Abstract

GENERATION AND CHARACTERIZATION OF A HUMANIZED MOUSE MODEL OF ALCOHOL INDUCED STEATOSIS, INFLAMMATION AND FIBROSIS

Background: Alcoholic associated liver disease (AALD) is a poorly characterized pathology characterized by steatosis, inflammation and fibrosis. The lack of an animal model which recapitulates key features of AALD has been a major limitation in understanding its etiology and in the development of effective therapies. To identify the cellular differences between the mouse and human liver responsible for the different injury response to alcohol we have generated humanized mice that can support human liver cells (parenchymal and non-parenchymal cells) along with human hematopoiesis [1].

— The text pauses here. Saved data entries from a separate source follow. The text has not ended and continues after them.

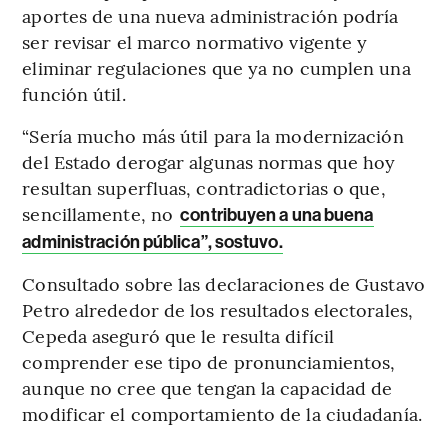
aportes de una nueva administración podría
ser revisar el marco normativo vigente y
eliminar regulaciones que ya no cumplen una
función útil.
“Sería mucho más útil para la modernización
del Estado derogar algunas normas que hoy
resultan superfluas, contradictorias o que,
sencillamente, no
contribuyen a una buena
administración pública”, sostuvo.
Consultado sobre las declaraciones de Gustavo
Petro alrededor de los resultados electorales,
Cepeda aseguró que le resulta difícil
comprender ese tipo de pronunciamientos,
aunque no cree que tengan la capacidad de
modificar el comportamiento de la ciudadanía.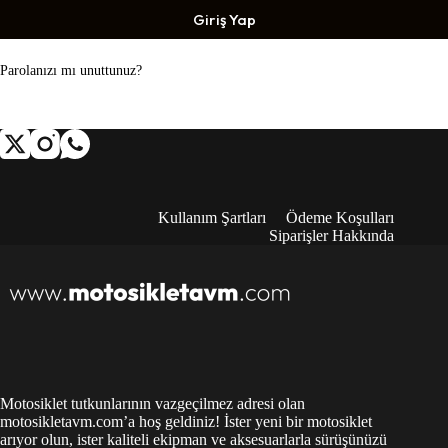
Giriş Yap
Parolanızı mı unuttunuz?
Kullanım Şartları
Ödeme Koşulları
Siparişler Hakkında
Motosiklet tutkunlarının vazgeçilmez adresi olan
motosikletavm.com’a hoş geldiniz! İster yeni bir motosiklet
arıyor olun, ister kaliteli ekipman ve aksesuarlarla sürüşünüzü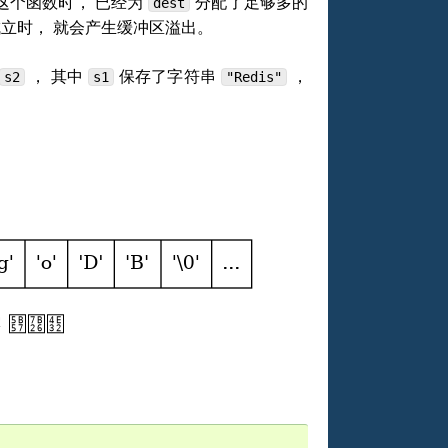
这个函数时， 已经为
分配了足够多的
dest
立时， 就会产生缓冲区溢出。
， 其中
保存了字符串
，
s2
s1
"Redis"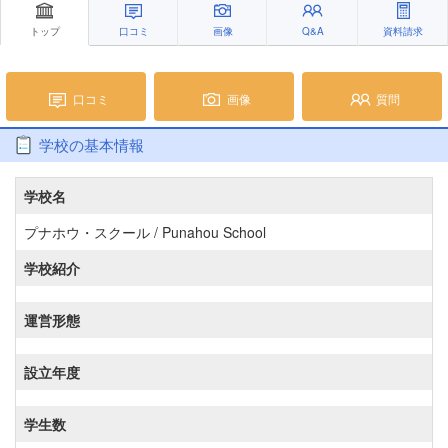
トップ
口コミ
画像
Q&A
資料請求
口コミ
画像
質問
学校の基本情報
学校名
プナホウ・スクール / Punahou School
学校紹介
運営形態
設立年度
学生数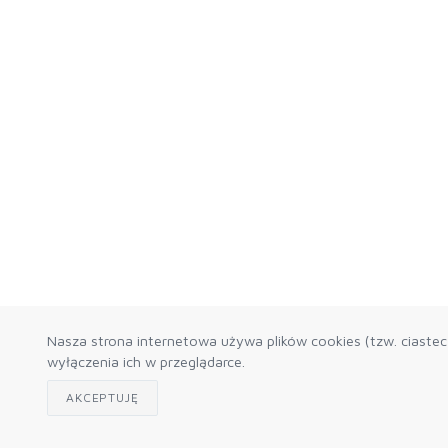
Nasza strona internetowa używa plików cookies (tzw. ciaste
wyłączenia ich w przeglądarce.
AKCEPTUJĘ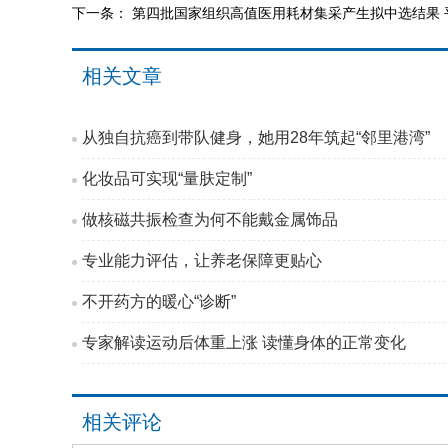
下一条：
第四批国家组织高值医用耗材集采产生拟中选结果 
相关文章
从独自抗癌到带队健身，她用28年筑起“邻里港湾”
化妆品可实现“量肤定制”
做核磁共振检查为何不能戴金属饰品
专业能力评估，让养老保障更贴心
不开药方的暖心“诊断”
专家解读运动后体重上涨 读懂身体的正常变化
相关评论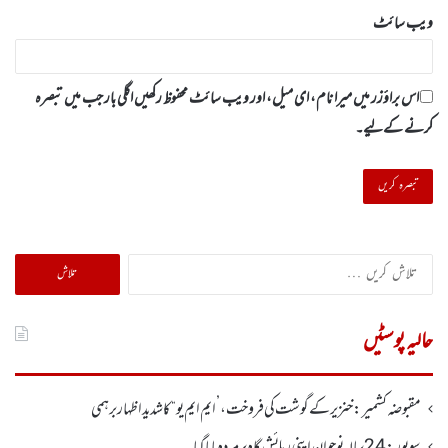
ویب‌ سائٹ
اس براؤزر میں میرا نام، ای میل، اور ویب سائٹ محفوظ رکھیں اگلی بار جب میں تبصرہ
کرنے کےلیے۔
تلاش
کریں
برائے:
حالیہ پوسٹیں
مقبوضہ کشمیر: خنزیر کے گوشت کی فروخت ، ’ایم ایم یو“ کا شدید اظہار برہمی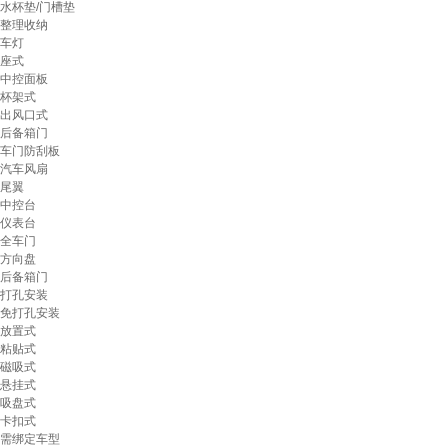
水杯垫/门槽垫
整理收纳
车灯
座式
中控面板
杯架式
出风口式
后备箱门
车门防刮板
汽车风扇
尾翼
中控台
仪表台
全车门
方向盘
后备箱门
打孔安装
免打孔安装
放置式
粘贴式
磁吸式
悬挂式
吸盘式
卡扣式
需绑定车型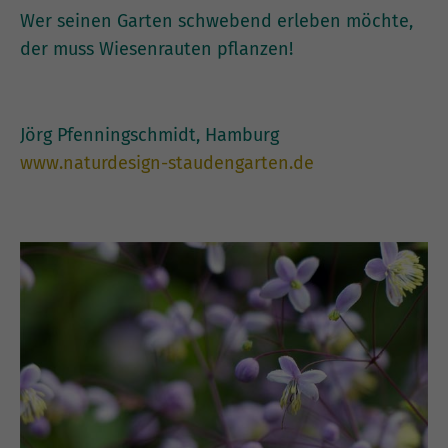
Wer seinen Garten schwebend erleben möchte,
der muss Wiesenrauten pflanzen!
Jörg Pfenningschmidt, Hamburg
www.naturdesign-staudengarten.de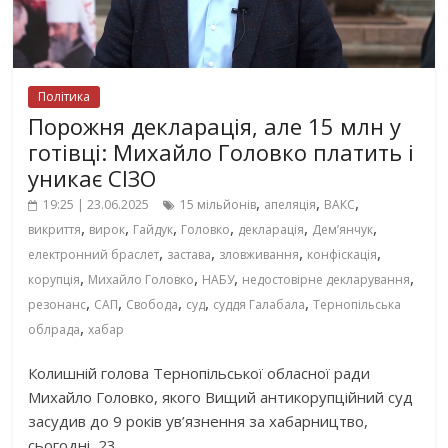
Політика
Порожня декларація, але 15 млн у
готівці: Михайло Головко платить і
уникає СІЗО
,
,
,
19:25 | 23.06.2025
15 мільйонів
апеляція
ВАКС
,
,
,
,
,
,
викриття
вирок
Гайдук
Головко
декларація
Демʼянчук
,
,
,
,
електронний браслет
застава
зловживання
конфіскація
,
,
,
,
корупція
Михайло Головко
НАБУ
недостовірне декларування
,
,
,
,
,
резонанс
САП
Свобода
суд
суддя Галабала
Тернопільська
,
облрада
хабар
Колишній голова Тернопільської обласної ради
Михайло Головко, якого Вищий антикорупційний суд
засудив до 9 років ув’язнення за хабарництво,
сьогодні, 23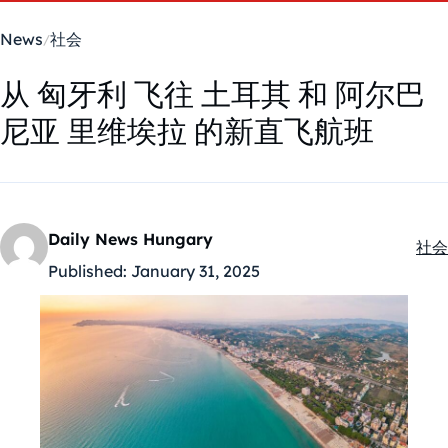
News
社会
从 匈牙利 飞往 土耳其 和 阿尔巴
尼亚 里维埃拉 的新直飞航班
Daily News Hungary
社会
Kate
Published:
January 31, 2025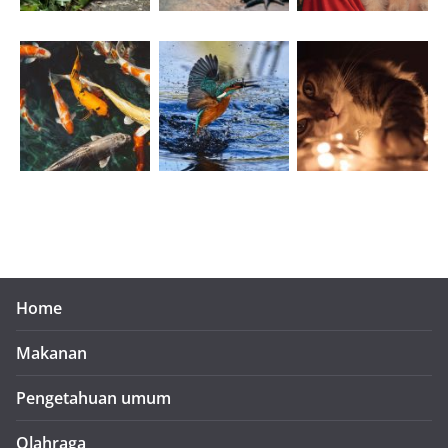
Home
Makanan
Pengetahuan umum
Olahraga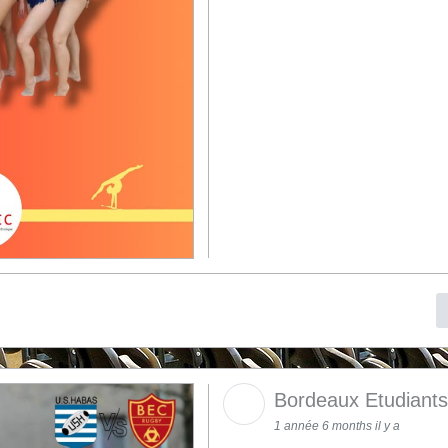
Bordeaux Etudiant
1 année 6 months il y a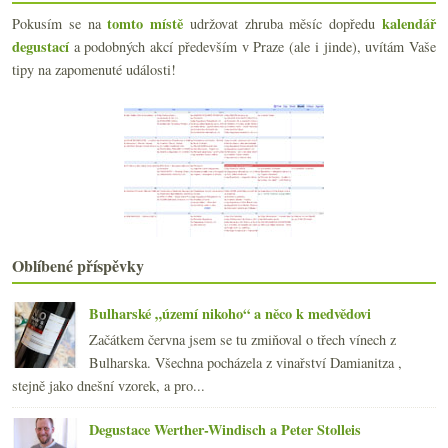
Výtečné rosé a dvakrát povedená bio cava
tomto místě
kalendář
Pokusím se na
udržovat zhruba měsíc dopředu
Nejvyšší vinice, Nyetimber prestižní, naturálno au...
degustací
a podobných akcí především v Praze (ale i jinde), uvítám Vaše
Bordeauxské naturálno Château Le Puy
tipy na zapomenuté události!
Egerský Pinot & Lidl Pinot od Michlovského
září
(19)
►
srpna
(19)
►
července
(18)
►
června
(20)
►
května
(19)
►
dubna
(19)
►
března
(21)
►
Oblíbené příspěvky
února
(20)
►
ledna
(22)
►
Bulharské „území nikoho“ a něco k medvědovi
2017
(240)
►
Začátkem června jsem se tu zmiňoval o třech vínech z
2016
(250)
►
Bulharska. Všechna pocházela z vinařství Damianitza ,
2015
(251)
►
stejně jako dnešní vzorek, a pro...
2014
(254)
►
2013
(249)
►
Degustace Werther-Windisch a Peter Stolleis
2012
(254)
►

Methods: In humanized and non-humanized mice (control mice having mouse liver and mouse hematopoiesis), we applied the NIAAA model of chronic and binge ethanol feeding (10-days ad libitum oral feeding with the Lieber-DeCarli ethanol liquid diet plus a single binge ethanol feeding 9 hours before the end of the experiment). This model was evaluated by: i) Serum ALT and bilirubin, ii) flow cytometry to define the immune cell composition in the liver and blood iii) H&E staining to assess steatosis, inflammation and ballooning iv) human/mouse aSMA and human Collagen-3 to asses mouse and human hepatic stellate cells activation and v) human CK8/18 to asses Mallory bodies formation.

Results: We have seen that humanized mice had higher degree of steatosis, inflammation and ALT levels than non-humanized. In particular, the humanized mice had severe macrovesicular steatosis with Mallory bodies and ballooning whereas non humanized mice have minimal microvesicular steatosis. Also, humanized mice only have abnormal levels of bilirubin, mild to moderate fibrosis, severe peripheral lymphopenia. Of note, in the high degree steatotic areas of humanized mice, we observed human hepatic stellate cell activation between steatotic human hepatocytes, and human collagen.

Conclusion: We have demonstrated that by fully humanizing mouse livers key features of AALD can be reproduced to a greater degree than they can in mouse only livers. This will be the first mouse alcohol model having high degree of macrovesicular steatosis in human hepatocytes, alcohol-driven fibrosis mediated by human hepatic stellate cells, and pathological immune responses driven by human Immune cells. This model will be a unique tool to study pathways leading to severe steatotic, fibrotic and inflammatory responses of ALD.

References

  1. Song, Y., et al., Combined liver-cytokine humanization comes to the rescue of circulating human red blood cells.Science, 2021. 371(6533): p. 1019-1025.